If God is moving specific individuals to make the decision for salvation in Christ, whereas others he cannot because they are not capable (due to the predestined universe God CHOSE), then free will is not really an issue at all. The Calvinist view might just as well be in play. And again, if God was examining different universes, even in a single moment, and then choosing the one in which most people would be saved (Ware’s scenario when I heard him speak), then God obviously did not know either the quality of those potential universes, or which universe He would choose in advance. Thus, Ware’s picture of God is decidedly not eternally omniscient. He simply can’t make the jump to acknowledge it, because it does not match his orthodox verbiage. He effectively threw-out mystery and tension, replacing them with a predestination story in clear contradiction to his own professed theology.
I would argue that Ware is indeed begging the question. He is still pleading rightness of his view, but simply using a smoke screen of pleading ignorance about knowing what choosing in eternity is like (which is itself an unstated assertion that choosing in eternity must be qualitatively different in an undefined way based on being in eternity, such that it would allow his claim). That, my friends, is begging the question, with a smoke screen as a prop.

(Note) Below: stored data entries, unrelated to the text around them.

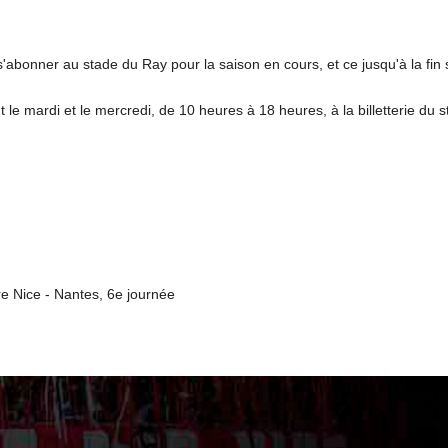
 s'abonner au stade du Ray pour la saison en cours, et ce jusqu'à la fi
le mardi et le mercredi, de 10 heures à 18 heures, à la billetterie du s
tre Nice - Nantes, 6e journée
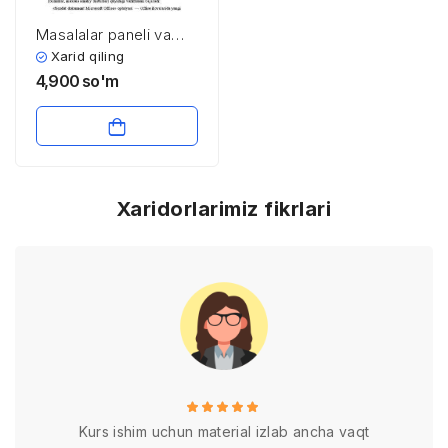
Masalalar panеli va
bosh mеnyu bo’limlari
Xarid qiling
4,900
so'm
Xaridorlarimiz fikrlari
Kurs ishim uchun material izlab ancha vaqt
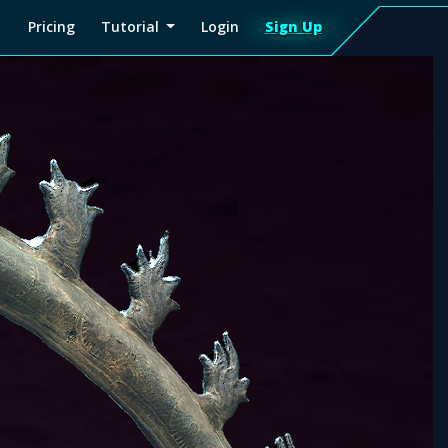
Pricing
Tutorial
Login
Sign Up
Sign
Up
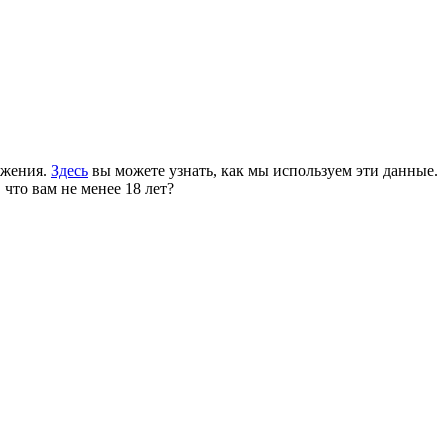
ожения.
Здесь
вы можете узнать, как мы используем эти данные.
 что вам не менее 18 лет?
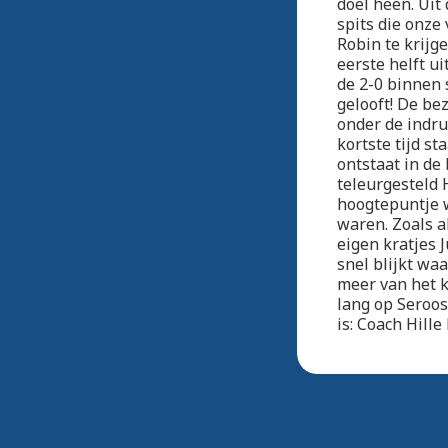
doel heen. Uit 
spits die onze
Robin te krijg
eerste helft u
de 2-0 binnen s
gelooft! De bez
onder de indr
kortste tijd s
ontstaat in de 
teleurgesteld 
hoogtepuntje w
waren. Zoals a
eigen kratjes 
snel blijkt wa
meer van het k
lang op Seroos
is: Coach Hill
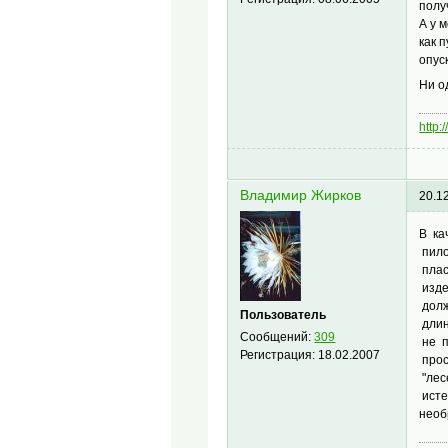
полу
А у 
как 
опус
Ни о
http:
Владимир Жирков
20.1
В ка
пило
плас
изде
долж
Пользователь
длин
Сообщений:
309
не п
Регистрация:
18.02.2007
прос
"лес
исте
необ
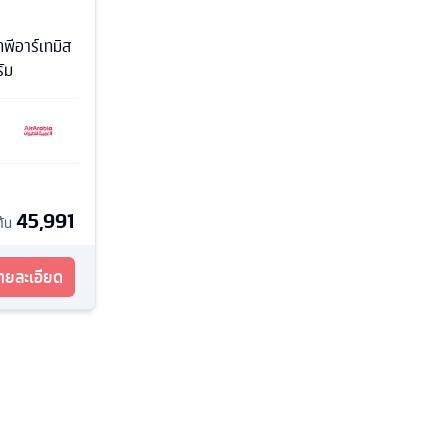
พีอาร์เทมิส
ัม
45,991
ต้น
รายละเอียด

So, let’s see, then. We know what choosing in time is like. It is momentary, and time dilineated. How could choosing in eternity be different? Well difference would have to be that the choosing would go on eternally. So, God is simultaneously undecided between options and decided about every option He wants for all eternity? He exists in all eternity and times at once, but is in different states of decision in different parts of eternity and time? So, God is either eternally un-unified, or eternally conflicted?

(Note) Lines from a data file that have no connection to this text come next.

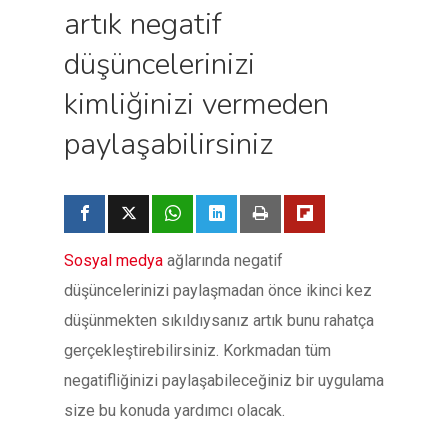
artık negatif
düşüncelerinizi
kimliğinizi vermeden
paylaşabilirsiniz
Sosyal medya
ağlarında negatif
düşüncelerinizi paylaşmadan önce ikinci kez
düşünmekten sıkıldıysanız artık bunu rahatça
gerçekleştirebilirsiniz. Korkmadan tüm
negatifliğinizi paylaşabileceğiniz bir uygulama
size bu konuda yardımcı olacak.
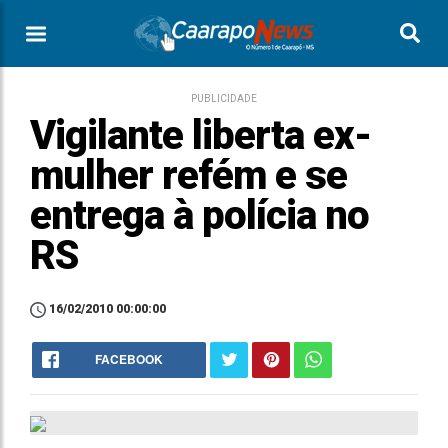
PUBLICIDADE
Vigilante liberta ex-
mulher refém e se
entrega à polícia no
RS
16/02/2010 00:00:00
FACEBOOK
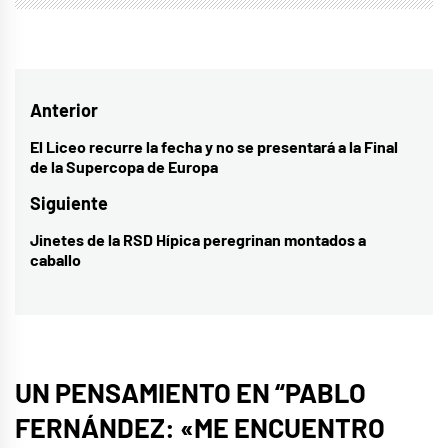
Navegación
Anterior
de
El Liceo recurre la fecha y no se presentará a la Final
Entrada
de la Supercopa de Europa
entradas
anterior:
Siguiente
Jinetes de la RSD Hípica peregrinan montados a
Entrada
caballo
siguiente:
UN PENSAMIENTO EN “
PABLO
FERNÁNDEZ: «ME ENCUENTRO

What happened to terms, and definitions, and logic? Right out the window! Imagine the heretical theologies one could construct and justify simply by continually appealing to “We don’t know what that means in eternity.”
Thanks for the insightful commentary Malcom.
Sure.
We should note that his smoke screen regarding choice in eternity is really based on an appeal to ignorance. He is asserting a premise (qualitatively different choice in eternity) is true because (he believes) it has not yet been proven false. He even admits ignorance about it while asserting it as a sollution for contradiction pointed out between exhaustive divine omniscience and his view of God choosing a particular future for creation from among various possibilities.
Background for that would be that because eternity is incomprehensible, since we cannot grasp or exerience its extent, choice in eternity is likewise incomprehensible. The latter does not follow from the former.
Slight correction: it’s Exodus 32:14, not 31:14 you meant to quote. You might want to edit it.
You are right Timothy thanks. I made the change.